##### PROVIDED DATA
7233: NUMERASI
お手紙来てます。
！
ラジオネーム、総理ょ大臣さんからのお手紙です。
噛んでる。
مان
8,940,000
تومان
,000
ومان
##########
##### PROVIDED DATA
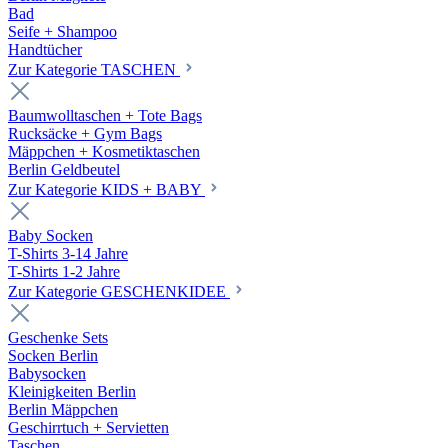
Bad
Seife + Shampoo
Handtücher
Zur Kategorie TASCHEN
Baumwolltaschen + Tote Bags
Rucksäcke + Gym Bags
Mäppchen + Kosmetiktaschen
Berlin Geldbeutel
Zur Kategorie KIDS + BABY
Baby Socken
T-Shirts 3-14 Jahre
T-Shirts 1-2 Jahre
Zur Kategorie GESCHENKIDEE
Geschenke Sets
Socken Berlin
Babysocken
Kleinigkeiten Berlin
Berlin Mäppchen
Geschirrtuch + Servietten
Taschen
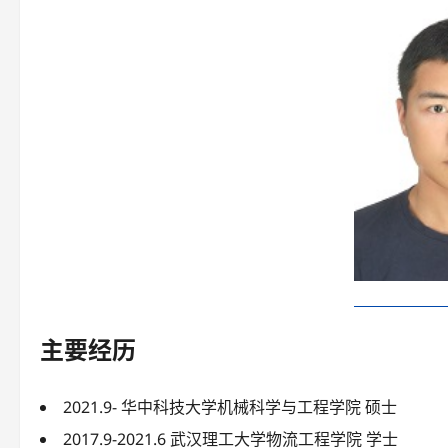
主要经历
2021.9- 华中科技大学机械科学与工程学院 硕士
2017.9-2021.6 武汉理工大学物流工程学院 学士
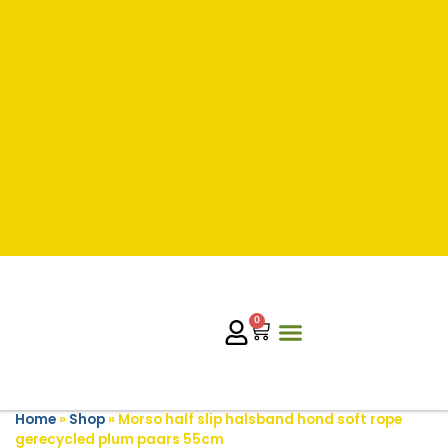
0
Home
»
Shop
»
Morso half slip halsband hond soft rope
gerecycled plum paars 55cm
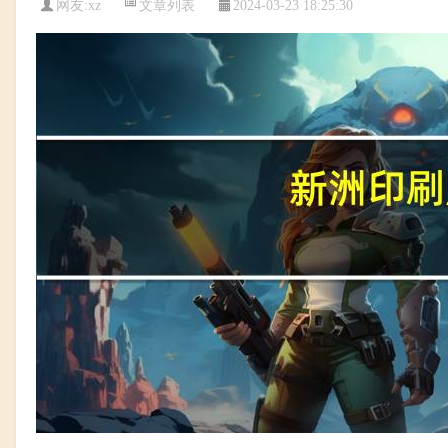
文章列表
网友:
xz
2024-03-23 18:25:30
##########
##### PROVIDED DATA
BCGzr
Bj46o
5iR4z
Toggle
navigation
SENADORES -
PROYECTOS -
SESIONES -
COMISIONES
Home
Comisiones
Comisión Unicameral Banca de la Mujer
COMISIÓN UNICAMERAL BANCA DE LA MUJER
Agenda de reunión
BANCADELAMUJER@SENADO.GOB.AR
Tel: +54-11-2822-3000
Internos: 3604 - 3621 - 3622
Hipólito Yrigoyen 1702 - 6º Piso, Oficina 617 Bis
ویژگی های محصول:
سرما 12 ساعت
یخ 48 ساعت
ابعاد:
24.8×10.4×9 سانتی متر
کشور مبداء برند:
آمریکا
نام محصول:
##########
REQUIREMENT: Tally the lines of the records that hold the word "Mäppchen" and output only the total.

SOLUTION TO THIS PROBLEM: 2